TEMPO.CO, Jakarta - Mantan Menteri Pertambangan dan Energi, Subroto, mengingatkan ada tiga tantangan yang harus dihadapi Indonesia saat memasuki revolusi energi 3.0. "Kita sekarang sudah berada di revolusi energi 3.0, kata kuncinya adalah zero emission," ujarnya dalam Malam Penganugerahan Penghargaan Subroto yang diselenggarakan di Ballroom Jakarta Theater, Jumat malam, 28 September 2018.
Baca: Banggar Setuju Subsidi Energi di RAPBN 2019 Naik jadi Rp 157,79 T
Subroto yang menjabat sebagai menteri pertambangan dan energi pada 1978-1988, menjelaskan, penerapan emisi nol atau zero emission menjadi inti dari Revolusi Energi 3.0 dengan tujuan akhir mengurangi penggunaan bahan bakar fosil. "Tantangan dari putra-putri di ESDM adalah bagaimana mengembangkan elektrifikasi, energi baru terbarukan dan konservasi energi," katanya.
Mantan menteri yang sudah menginjakkan usia 95 tahun tersebut memaparkan bahwa seperti halnya dengan revolusi industri 4.0, Indonesia pun akan memasuki era revolusi energi 3.0.
Subroto menjelaskan, pada revolusi energi 1.0, katanya, minyak dan gas bumi masih menjadi penghasil devisa terbesar bagi perekonomian Indonesia, terutama pada masa Orde Baru.
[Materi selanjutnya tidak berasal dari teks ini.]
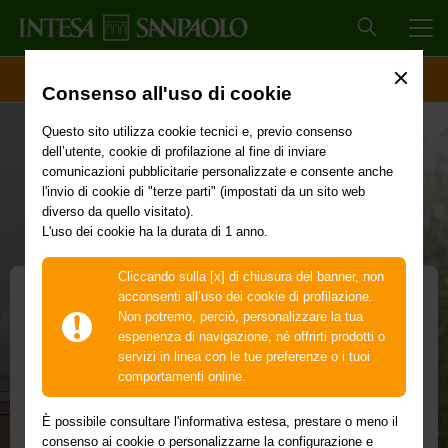
MEN
ACCESSO CLIENTI
Consenso all'uso di cookie
Questo sito utilizza cookie tecnici e, previo consenso
dell’utente, cookie di profilazione al fine di inviare
comunicazioni pubblicitarie personalizzate e consente anche
l'invio di cookie di "terze parti" (impostati da un sito web
diverso da quello visitato).
L'uso dei cookie ha la durata di 1 anno.
Cliccando sulla [x] di chiusura del banner, non
acconsenti all’uso dei cookie di profilazione.
Non potremo, perciò, personalizzare la tua
Piattaforma ESG
esperienza di navigazione, né offrirti prodotti o
servizi in linea con le tue preferenze o i tuoi
Con la
Piattaforma ESG
comportamenti online.
puoi
misurare quanto
la tua azienda
è sostenibile rispetto alle altre
È possibile consultare l'informativa estesa, prestare o meno il
imprese clienti della Banca e acquisire una
consenso ai cookie o personalizzarne la configurazione e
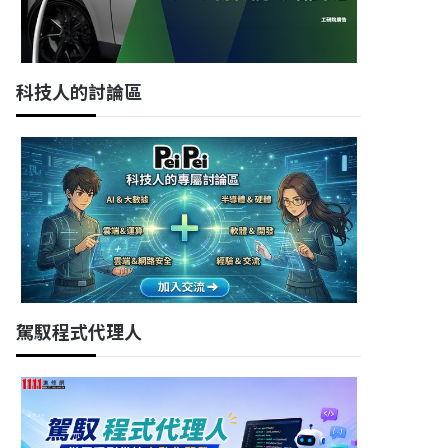
科技人的討論區
駕馭程式代理人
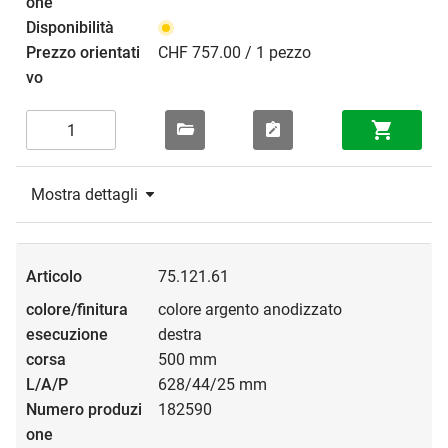
CHF 757.00 / 1 pezzo
Mostra dettagli
75.121.61
colore argento anodizzato
destra
500 mm
628/44/25 mm
182590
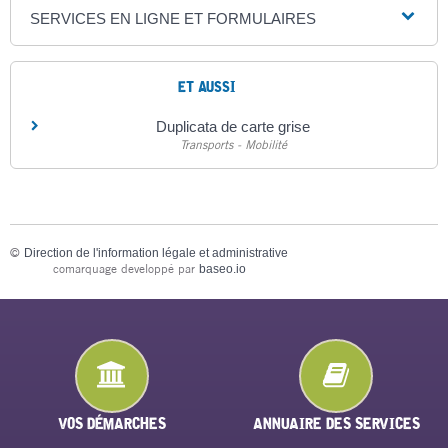
SERVICES EN LIGNE ET FORMULAIRES
ET AUSSI
Duplicata de carte grise
Transports - Mobilité
©
Direction de l'information légale et administrative
comarquage developpé par
baseo.io
VOS DÉMARCHES
ANNUAIRE DES SERVICES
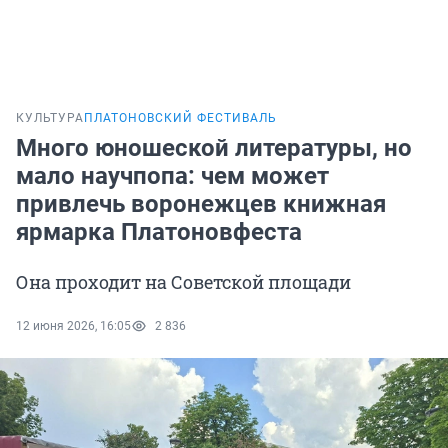
КУЛЬТУРА
ПЛАТОНОВСКИЙ ФЕСТИВАЛЬ
Много юношеской литературы, но
мало научпопа: чем может
привлечь воронежцев книжная
ярмарка Платоновфеста
Она проходит на Советской площади
12 июня 2026, 16:05
2 836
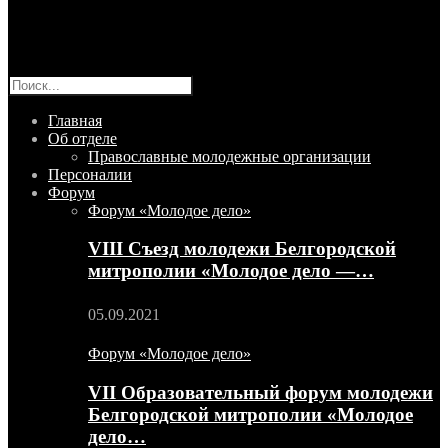
Главная
Об отделе
Православные молодежные организации
Персоналии
Форум
Форум «Молодое дело»
VIII Съезд молодежи Белгородской
митрополии «Молодое дело —…
05.09.2021
Форум «Молодое дело»
VII Образовательный форум молодежи
Белгородской митрополии «Молодое
дело…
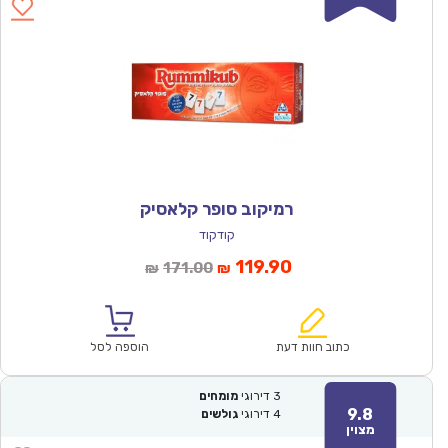
רמיקוב סופר קלאסיק
קודקוד
המחיר
המחיר
119.90
171.00
₪
₪
הנוכחי
המקורי
הוא:
היה:
₪171.00.
₪119.90.
כתוב חוות דעת
הוספה לסל
3
דירוגי
מומחים
9.8
4
דירוגי
גולשים
מצוין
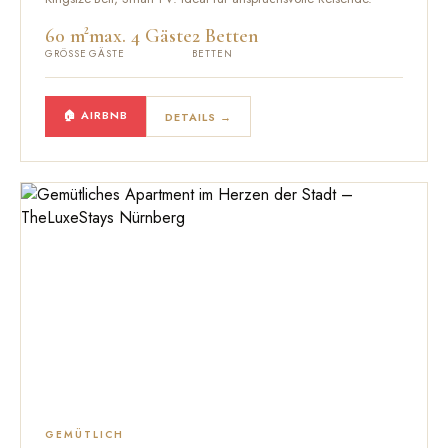
60 m²
max. 4 Gäste
2 Betten
GRÖSSE
GÄSTE
BETTEN
🏠 AIRBNB
DETAILS →
GEMÜTLICH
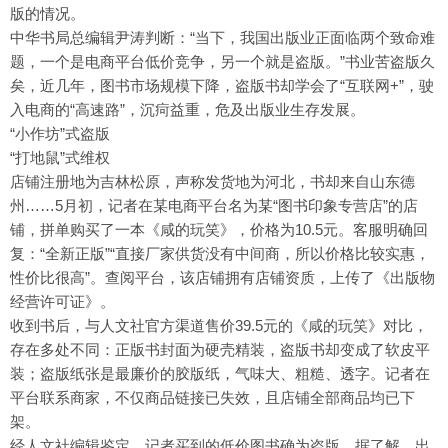
版的情况。
中华书局总编辑尹涛判断：“当下，我国出版业正面临两个致命难
题，一个是电商平台低价竞争，另一个就是盗版。”书业苦盗版久
矣，近几年，图书市场规模下降，盗版书却学会了“互联网+”，驶
入电商的“高速路”，沉疴益重，危及出版业生存发展。
“小作坊”式盗版
“打地鼠”式维权
店铺注册地为吉林松原，声称发货地为河北，书却来自山东德
州……5月初，记者在某电商平台名为某“图书印象专营店”的店
铺，拼单购买了一本《咸的玩笑》，价格为10.5元。客服明确回
复：“全新正版”“直接厂家供货没有中间商，所以价格比较实惠，
性价比很高”。查阅平台，该店铺拥有店铺资质，上传了《出版物
经营许可证》。
收到书后，与人文社官方渠道售价39.5元的《咸的玩笑》对比，
存在多处不同：正版书封面为硬壳精装，盗版书却变成了软皮平
装；盗版纸张是最廉价的胶版纸，气味大、粗糙、透字。记者在
平台联系商家，不仅商品链接已失效，且店铺全部商品均已下
架。
经人文社编辑鉴定，记者买到的低价图书确为盗版。据了解，出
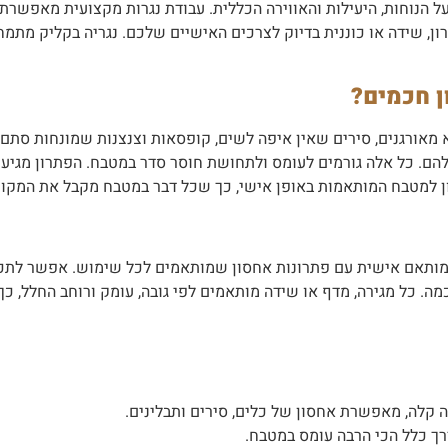
 הנוחות, היעילות והאווירה הכללית. עבודת נגרות מקצועית מאפשרת 
ון, שידה או כוננית בדיוק לצרכים האישיים שלכם. נגריה בקליק מת
ן חכמים?
מאורגנים, סירים שאין איפה לשים, קופסאות וצנצנות שמונחות סתם ע
הם. כל אלה גורמים לעומס ולתחושת חוסר סדר במטבח. הפתרון מגיע 
ון למטבח המותאמות באופן אישי, כך שכל דבר במטבח מקבל את המקום
תאם אישית עם פתרונות אחסון שמותאמים לכל שימוש. אפשר לתכנן כ
מה. כל מגירה, מדף או שידה מותאמים לפי גובה, עומק ורוחב החלל, כ
לה, מאפשרת אחסון של כלים, סירים ותבלינים.
ך כלל הכי הרבה עומס במטבח.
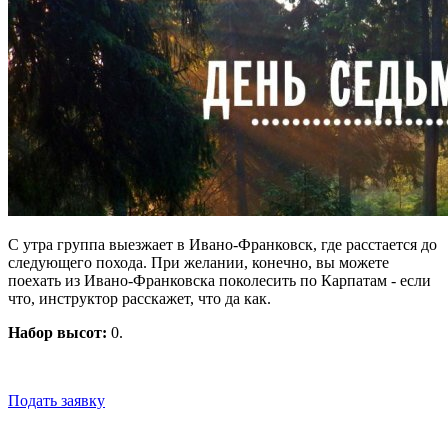
С утра группа выезжает в Ивано-Франковск, где расстается до
следующего похода. При желании, конечно, вы можете
поехать из Ивано-Франковска поколесить по Карпатам - если
что, инструктор расскажет, что да как.
Набор высот:
0.
Подать заявку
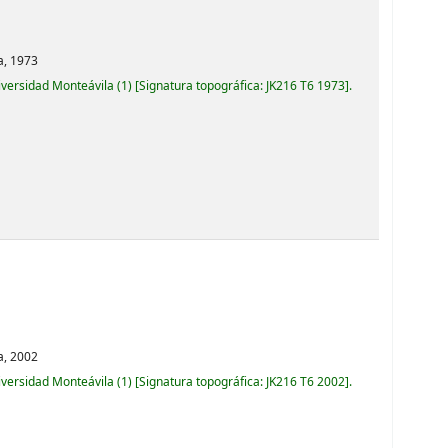
a,
1973
iversidad Monteávila
(1)
Signatura topográfica:
JK216 T6 1973
.
a,
2002
iversidad Monteávila
(1)
Signatura topográfica:
JK216 T6 2002
.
Indonesia juga tumbuh 7 persen selama lebih dari 10 tahun lamanya.
Namun setelah itu, harga minyak dan gas bumi yang sempat anjlok hingga US$ 24 per barel dan sektor ini tidak lagi menjadi andalan dan memberi pendapatan terbesar untuk Negara. Saat ini, Indonesia berada dalam revolusi energi 2.0 dengan energi fosil berasal dari batu bara, sedangkan minyak dan gas bumi tidak lagi menjadi primadona.
Lambat laun, menurut Subroto, Indonesia akan beralih pada energi baru terbarukan yang lebih ramah lingkungan dan memiliki emisi nol. Ini bagian dari komitmen Indonesia untuk menghindari pemanasan global dan kenaikan suhu bumi sampai 2 derajat celsius.
Baca: Pendapatan Migas Negara Diperkirakan Cukup Penuhi Subsidi Energi
Subroto menyebutkan ada tiga hal yang harus dicapai dan menjadi tantangan pelaku energi untuk mencapai emisi nol tersebut, yakni elektrifikasi, diversifikasi, dan konservasi energi. "Listrik tidak lagi menimbulkan CO2. Kemudian diversifikasi dilakukan dengan penggunaan energi baru terbarukan dan yang tidak kalah pentingnya adalah konservasi melalui penggunaan energi yang lebih efisien," ucapnya.